Part of: Great Artists II
Rachmaninoff modeled his solo piano preludes on Chopin’s contribution to the genre. Dating from the first decade of the 20th century, the preludes of Rachmaninoff’s Op. 23 and Op. 32 display his trademark blend of Russian-flavored lyricism and dazzling virtuosity. The later Op. 39 Études-tableaux (Pictorial Etudes) are conceived on a larger and more complex scale.
Scriabin began his career as a Romantic composer-pianist in the Lisztian mold and ended it as a proto-Modernist. The last of his 10 piano sonatas is suffused with an aura of otherworldliness and caprice, in keeping with the improvisational quality that a contemporary critic detected in his playing: “It seemed as if he was creating a piece that you know well from a printed score right there on the stage in front of the piano.”
Insatiably curious and constitutionally incapable of falling into a rut, Hungarian composer György Ligeti continually reinvented his musical language over the course of his life. He once said that “all cultures, indeed the whole wide world is the material of art!” Ligeti’s adventurous exploration of rhythms, harmonies, and textures is evident in the three short, technically demanding etudes we hear on this evening’s program.

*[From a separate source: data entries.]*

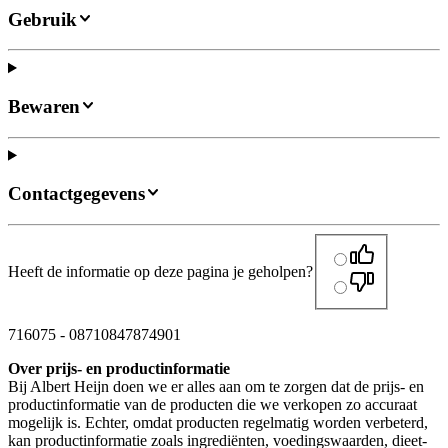
Gebruik
Bewaren
Contactgegevens
Heeft de informatie op deze pagina je geholpen?
716075
-
08710847874901
Over prijs- en productinformatie
Bij Albert Heijn doen we er alles aan om te zorgen dat de prijs- en
productinformatie van de producten die we verkopen zo accuraat
mogelijk is. Echter, omdat producten regelmatig worden verbeterd,
kan productinformatie zoals ingrediënten, voedingswaarden, dieet-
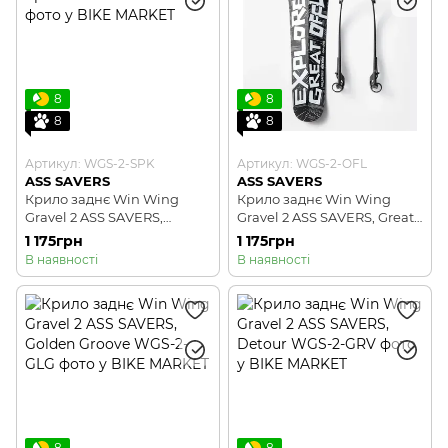
8
8
8
8
Артикул: WGS-2-SPK
Артикул: WGS-2-OFL
ASS SAVERS
ASS SAVERS
Крило заднє Win Wing
Крило заднє Win Wing
Gravel 2 ASS SAVERS,
Gravel 2 ASS SAVERS, Great
Spektrum
Offline
1 175грн
1 175грн
В наявності
В наявності
8
8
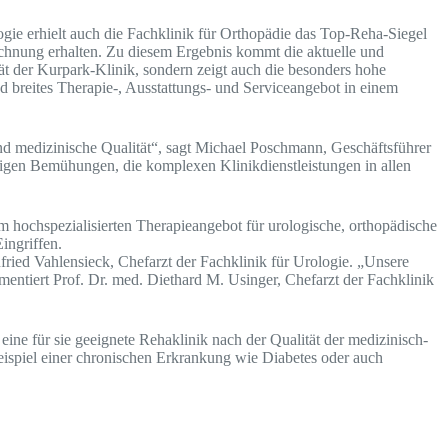
gie erhielt auch die Fachklinik für Orthopädie das Top-Reha-Siegel
eichnung erhalten. Zu diesem Ergebnis kommt die aktuelle und
 der Kurpark-Klinik, sondern zeigt auch die besonders hohe
d breites Therapie-, Ausstattungs- und Serviceangebot in einem
d medizinische Qualität“, sagt Michael Poschmann, Geschäftsführer
tigen Bemühungen, die komplexen Klinikdienstleistungen in allen
m hochspezialisierten Therapieangebot für urologische, orthopädische
ingriffen.
ried Vahlensieck, Chefarzt der Fachklinik für Urologie. „Unsere
entiert Prof. Dr. med. Diethard M. Usinger, Chefarzt der Fachklinik
ine für sie geeignete Rehaklinik nach der Qualität der medizinisch-
eispiel einer chronischen Erkrankung wie Diabetes oder auch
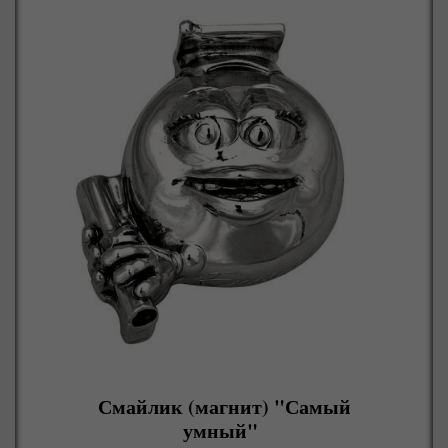
Смайлик (магнит) "Самый
умный"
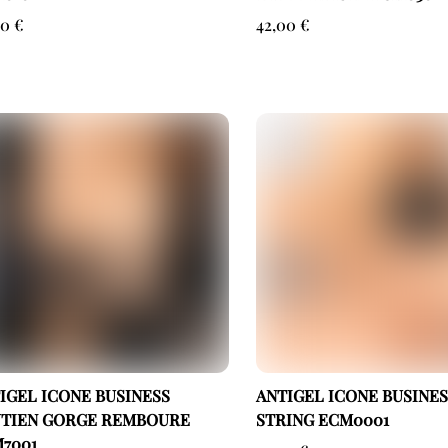
00
€
42,00
€
IGEL ICONE BUSINESS
ANTIGEL ICONE BUSINES
TIEN GORGE REMBOURE
STRING ECM0001
7001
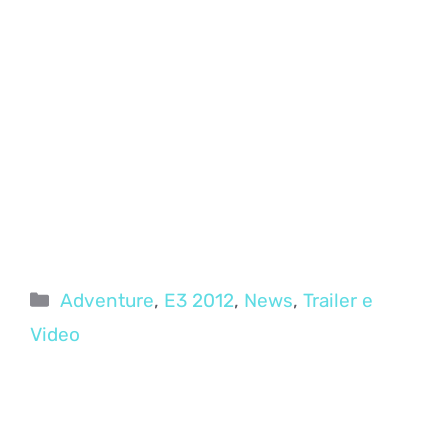
Categorie
Adventure
,
E3 2012
,
News
,
Trailer e
Video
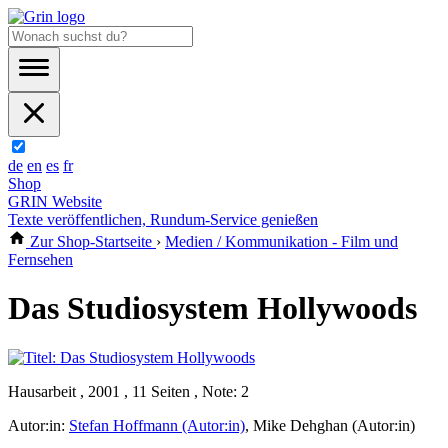
de
en
es
fr
Shop
GRIN Website
Texte veröffentlichen, Rundum-Service genießen
Zur Shop-Startseite
›
Medien / Kommunikation - Film und
Fernsehen
Das Studiosystem Hollywoods
Hausarbeit , 2001 , 11 Seiten , Note: 2
Autor:in:
Stefan Hoffmann (Autor:in)
,
Mike Dehghan (Autor:in)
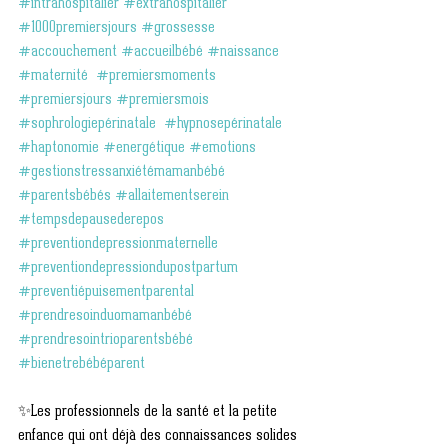
#intrahospitalier
#extrahospitalier
#1000premiersjours
#grossesse
#accouchement
#accueilbébé
#naissance
#maternité
#premiersmoments
#premiersjours
#premiersmois
#sophrologiepérinatale
#hypnosepérinatale
#haptonomie
#energétique
#emotions
#gestionstressanxiétémamanbébé
#parentsbébés
#allaitementserein
#tempsdepausederepos
#preventiondepressionmaternelle
#preventiondepressiondupostpartum
#preventiépuisementparental
#prendresoinduomamanbébé
#prendresointrioparentsbébé
#bienetrebébéparent
✨Les professionnels de la santé et la petite 
enfance qui ont déjà des connaissances solides 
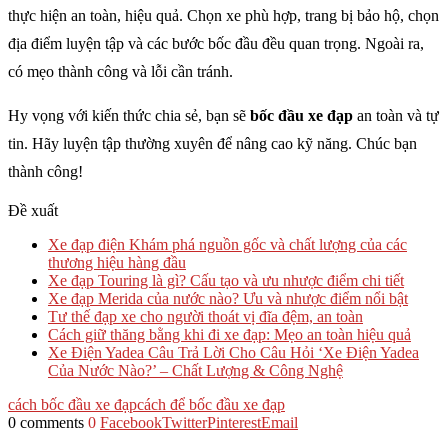
thực hiện an toàn, hiệu quả. Chọn xe phù hợp, trang bị bảo hộ, chọn
địa điểm luyện tập và các bước bốc đầu đều quan trọng. Ngoài ra,
có mẹo thành công và lỗi cần tránh.
Hy vọng với kiến thức chia sẻ, bạn sẽ
bốc đầu xe đạp
an toàn và tự
tin. Hãy luyện tập thường xuyên để nâng cao kỹ năng. Chúc bạn
thành công!
Đề xuất
Xe đạp điện Khám phá nguồn gốc và chất lượng của các
thương hiệu hàng đầu
Xe đạp Touring là gì? Cấu tạo và ưu nhược điểm chi tiết
Xe đạp Merida của nước nào? Ưu và nhược điểm nổi bật
Tư thế đạp xe cho người thoát vị đĩa đệm, an toàn
Cách giữ thăng bằng khi đi xe đạp: Mẹo an toàn hiệu quả
Xe Điện Yadea Câu Trả Lời Cho Câu Hỏi ‘Xe Điện Yadea
Của Nước Nào?’ – Chất Lượng & Công Nghệ
cách bốc đầu xe đạp​
cách để bốc đầu xe đạp
0 comments
0
Facebook
Twitter
Pinterest
Email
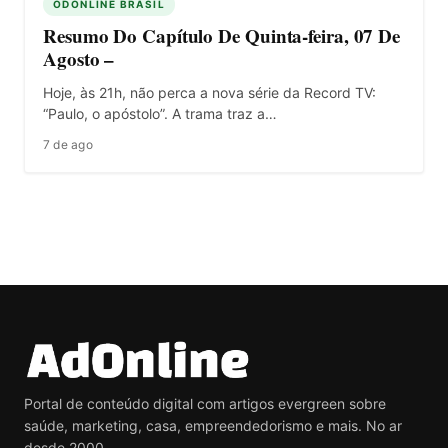
ODONLINE BRASIL
Resumo Do Capítulo De Quinta-feira, 07 De
Agosto –
Hoje, às 21h, não perca a nova série da Record TV:
“Paulo, o apóstolo”. A trama traz a…
7 de ago
Portal de conteúdo digital com artigos evergreen sobre
saúde, marketing, casa, empreendedorismo e mais. No ar
desde 2000.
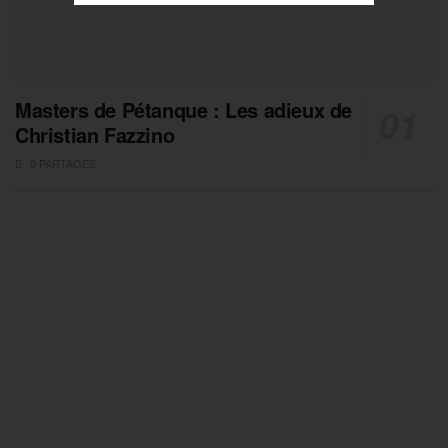
Masters de Pétanque : Les adieux de
Christian Fazzino
0 PARTAGES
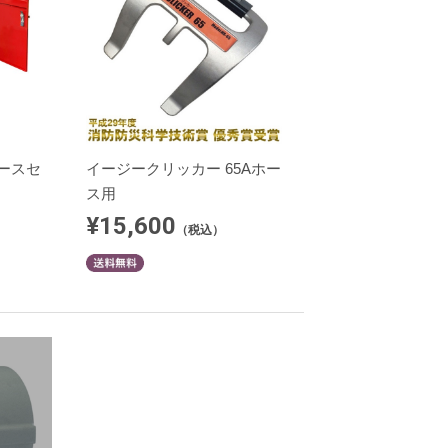
ースセ
イージークリッカー 65Aホー
ス用
¥15,600
（税込）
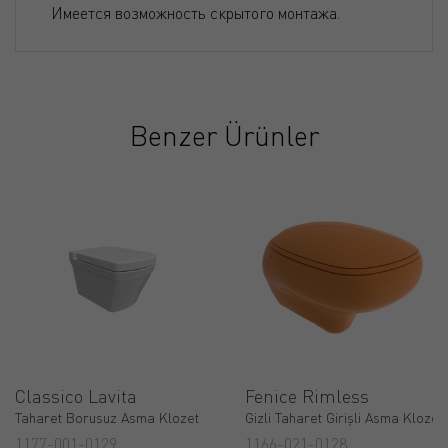
Имеется возможность скрытого монтажа.
Benzer Ürünler
Classico Lavita
Fenice Rimless
Taharet Borusuz Asma Klozet
Gizli Taharet Girişli Asma Klozet
1177-001-0129
1166-021-0128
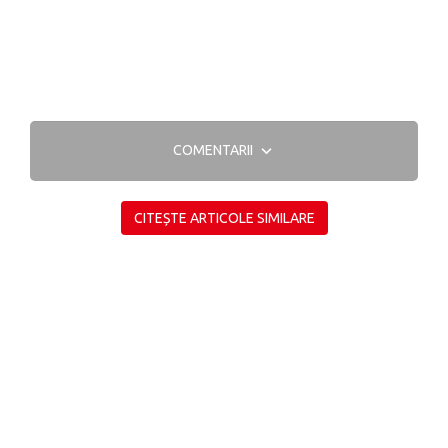
COMENTARII
CITEȘTE ARTICOLE SIMILARE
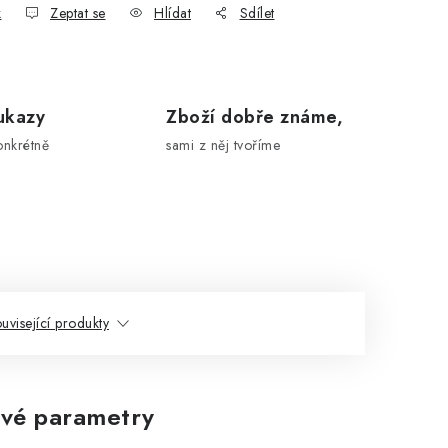
k
Zeptat se
Hlídat
Sdílet
ukazy
Zboží dobře známe,
onkrétně
sami z něj tvoříme
uvisející produkty
vé parametry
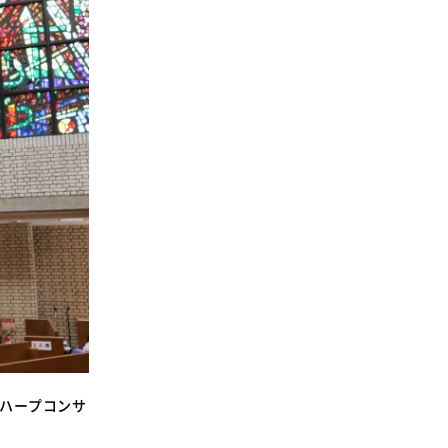
SDGsに関する取り組み
大学広報
新型コロナウィルスに関する本学の対応
（まとめ）
ュハープコンサ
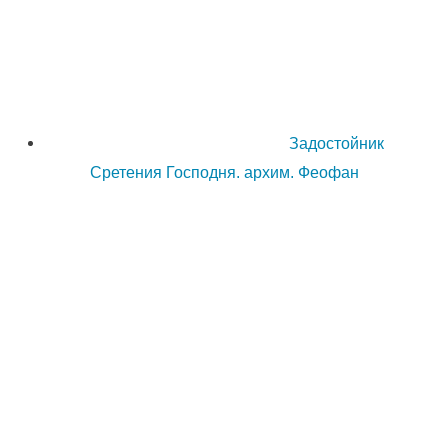
Задостойник
Сретения Господня. архим. Феофан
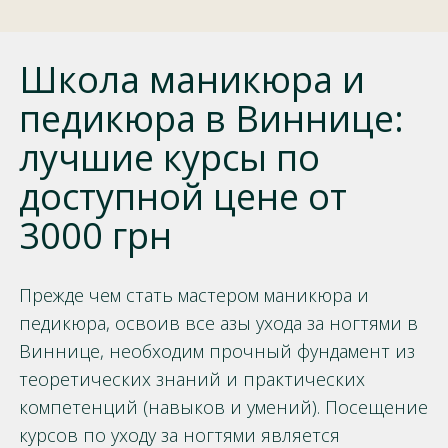
Школа маникюра и
педикюра в Виннице:
лучшие курсы по
доступной цене от
3000 грн
Прежде чем стать мастером маникюра и
педикюра, освоив все азы ухода за ногтями в
Виннице, необходим прочный фундамент из
теоретических знаний и практических
компетенций (навыков и умений). Посещение
курсов по уходу за ногтями является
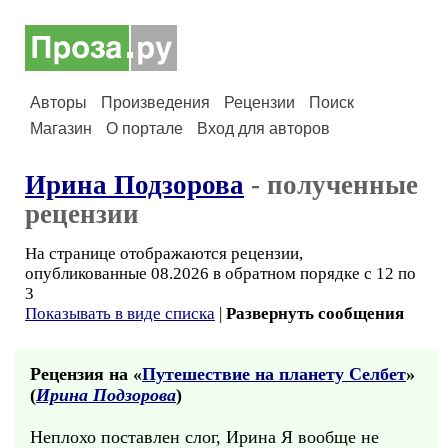
Авторы
Произведения
Рецензии
Поиск
Магазин
О портале
Вход для авторов
Ирина Подзорова
- полученные
рецензии
На странице отображаются рецензии,
опубликованные 08.2026 в обратном порядке с 12 по
3
Показывать в виде списка
|
Развернуть сообщения
Рецензия на «
Путешествие на планету Селбет
»
(
Ирина Подзорова
)
Неплохо поставлен слог, Ирина Я вообще не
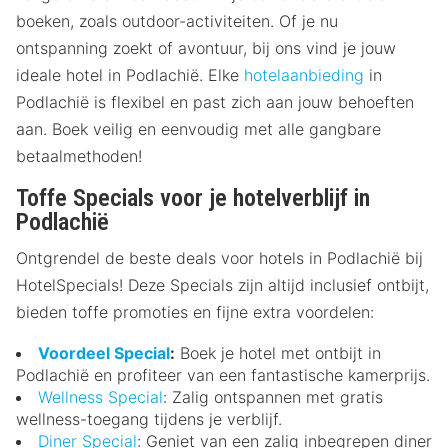
boeken, zoals outdoor-activiteiten. Of je nu
ontspanning zoekt of avontuur, bij ons vind je jouw
ideale hotel in Podlachië. Elke
hotelaanbieding
in
Podlachië is flexibel en past zich aan jouw behoeften
aan. Boek veilig en eenvoudig met alle gangbare
betaalmethoden!
Toffe Specials voor je hotelverblijf in
Podlachië
Ontgrendel de beste deals voor hotels in Podlachië bij
HotelSpecials! Deze Specials zijn altijd inclusief ontbijt,
bieden toffe promoties en fijne extra voordelen:
Voordeel Special
:
Boek je hotel met ontbijt in
Podlachië en profiteer van een fantastische kamerprijs.
Wellness Special
: Zalig ontspannen met gratis
wellness-toegang tijdens je verblijf.
Diner Special
: Geniet van een zalig inbegrepen diner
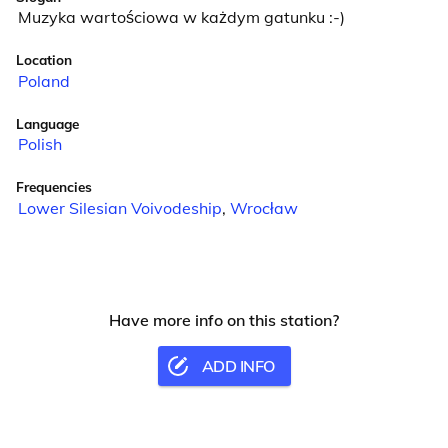
Muzyka wartościowa w każdym gatunku :-)
Location
Poland
Language
Polish
Frequencies
Lower Silesian Voivodeship
,
Wrocław
Have more info on this station?
ADD INFO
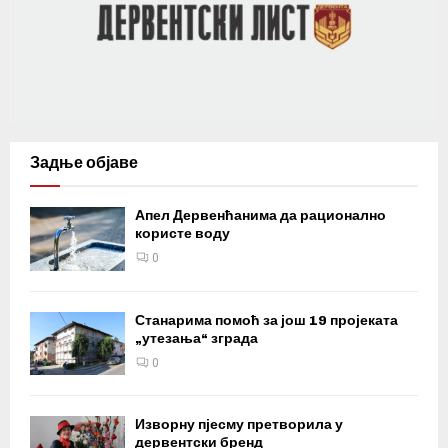
Задње објаве
Апел Дервенћанима да рационално
користе воду
0
Станарима помоћ за још 19 пројеката
„утезања“ зграда
0
Изворну пјесму претворила у
дервентски бренд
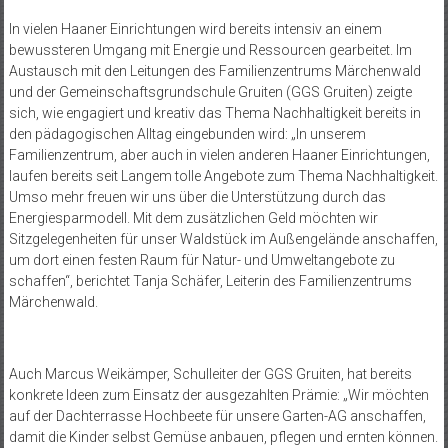
In vielen Haaner Einrichtungen wird bereits intensiv an einem
bewussteren Umgang mit Energie und Ressourcen gearbeitet. Im
Austausch mit den Leitungen des Familienzentrums Märchenwald
und der Gemeinschaftsgrundschule Gruiten (GGS Gruiten) zeigte
sich, wie engagiert und kreativ das Thema Nachhaltigkeit bereits in
den pädagogischen Alltag eingebunden wird: „In unserem
Familienzentrum, aber auch in vielen anderen Haaner Einrichtungen,
laufen bereits seit Langem tolle Angebote zum Thema Nachhaltigkeit.
Umso mehr freuen wir uns über die Unterstützung durch das
Energiesparmodell. Mit dem zusätzlichen Geld möchten wir
Sitzgelegenheiten für unser Waldstück im Außengelände anschaffen,
um dort einen festen Raum für Natur- und Umweltangebote zu
schaffen“, berichtet Tanja Schäfer, Leiterin des Familienzentrums
Märchenwald.
Auch Marcus Weikämper, Schulleiter der GGS Gruiten, hat bereits
konkrete Ideen zum Einsatz der ausgezahlten Prämie: „Wir möchten
auf der Dachterrasse Hochbeete für unsere Garten-AG anschaffen,
damit die Kinder selbst Gemüse anbauen, pflegen und ernten können.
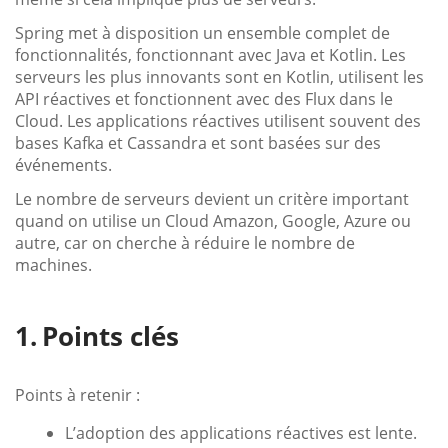
Spring met à disposition un ensemble complet de
fonctionnalités, fonctionnant avec Java et Kotlin. Les
serveurs les plus innovants sont en Kotlin, utilisent les
API réactives et fonctionnent avec des Flux dans le
Cloud. Les applications réactives utilisent souvent des
bases Kafka et Cassandra et sont basées sur des
événements.
Le nombre de serveurs devient un critère important
quand on utilise un Cloud Amazon, Google, Azure ou
autre, car on cherche à réduire le nombre de
machines.
Points clés
Points à retenir :
L’adoption des applications réactives est lente.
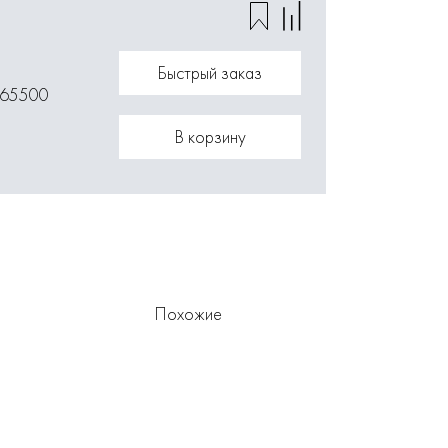
Быстрый заказ
065500
В корзину
Похожие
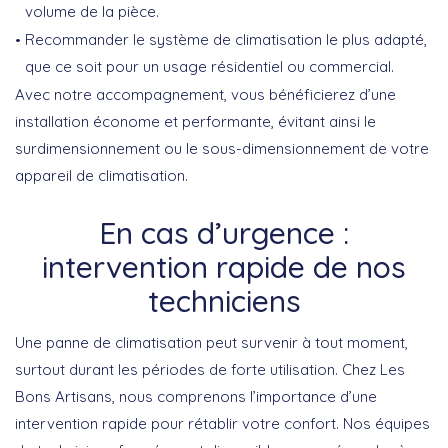
volume de la pièce.
Recommander le système de climatisation le plus adapté,
que ce soit pour un usage résidentiel ou commercial.
Avec notre accompagnement, vous bénéficierez d’une
installation économe et performante, évitant ainsi le
surdimensionnement ou le sous-dimensionnement de votre
appareil de climatisation.
En cas d’urgence :
intervention rapide de nos
techniciens
Une panne de climatisation peut survenir à tout moment,
surtout durant les périodes de forte utilisation. Chez Les
Bons Artisans, nous comprenons l’importance d’une
intervention rapide pour rétablir votre confort. Nos équipes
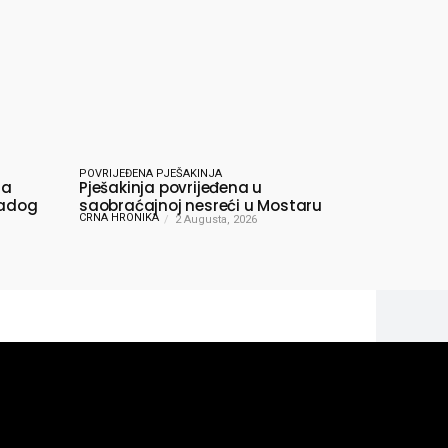
POVRIJEĐENA PJEŠAKINJA
ma
Pješakinja povrijeđena u
ladog
saobraćajnoj nesreći u Mostaru
CRNA HRONIKA
2 Augusta, 2026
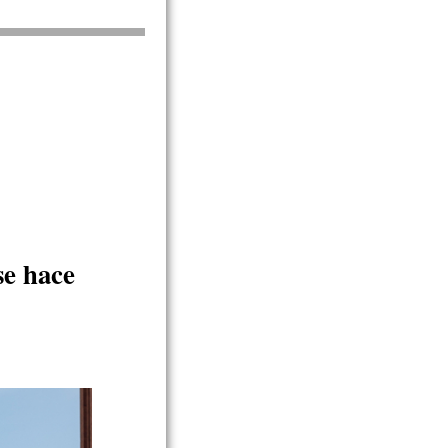
se hace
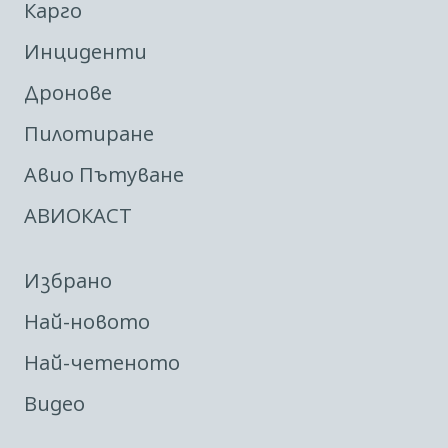
Карго
Инциденти
Дронове
Пилотиране
Авио Пътуване
АВИОКАСТ
Избрано
Най-новото
Най-четеното
Видео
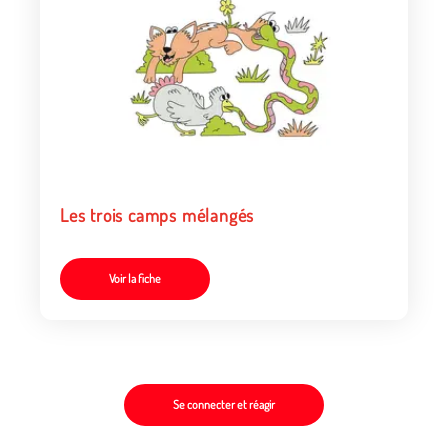
Les trois camps mélangés
Voir la fiche
Se connecter et réagir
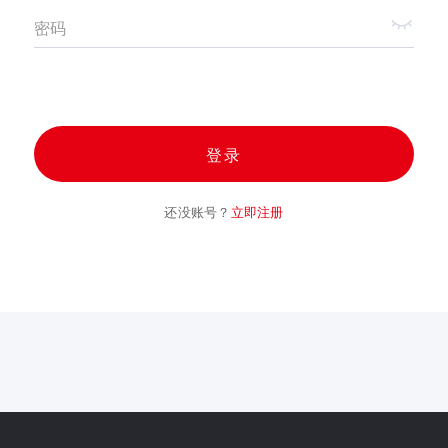
密码
登录
还没账号？
立即注册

Prokofiev composed his three so-called “war sonatas,” nos. 6–8, more or less simultaneously between 1939 and 1944. All three works were marked by his experience of the Soviet Union’s “Great Patriotic War,” but the Sonata in B-flat Major is far from militaristic in spirit. The dreamily romantic character of the first two movements may reflect the composer’s love for Mira Mendelson, the ambitious young writer who would become his second wife in 1948.